* [WHAT YOU WILL DO]: What you return must be exactly the lines from the beginning of the material through the line containing "producten en kortingen", both included, and no pictures.

* [RECORDS TO PROCESS]:
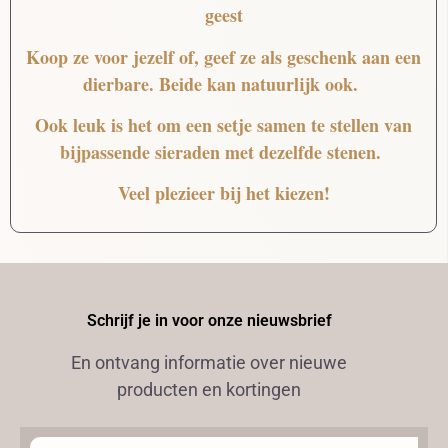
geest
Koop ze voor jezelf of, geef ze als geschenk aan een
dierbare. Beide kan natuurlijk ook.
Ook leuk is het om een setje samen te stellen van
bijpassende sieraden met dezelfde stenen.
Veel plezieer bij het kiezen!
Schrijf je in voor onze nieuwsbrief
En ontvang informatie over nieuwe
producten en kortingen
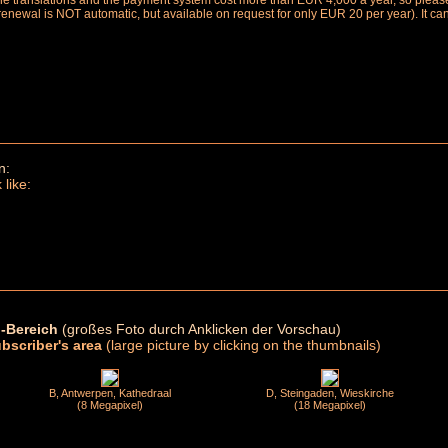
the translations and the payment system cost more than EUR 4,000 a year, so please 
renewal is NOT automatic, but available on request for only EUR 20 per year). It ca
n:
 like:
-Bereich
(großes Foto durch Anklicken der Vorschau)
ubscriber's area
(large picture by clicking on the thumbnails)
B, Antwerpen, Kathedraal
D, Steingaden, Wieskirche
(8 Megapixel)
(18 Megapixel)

* [RESULT OF THE EXERCISE]:
geest
Koop ze voor jezelf of, geef ze als geschenk aan een
dierbare. Beide kan natuurlijk ook.
Ook leuk is het om een setje samen te stellen van
bijpassende sieraden met dezelfde stenen.
Veel plezieer bij het kiezen!
Schrijf je in voor onze nieuwsbrief
En ontvang informatie over nieuwe
producten en kortingen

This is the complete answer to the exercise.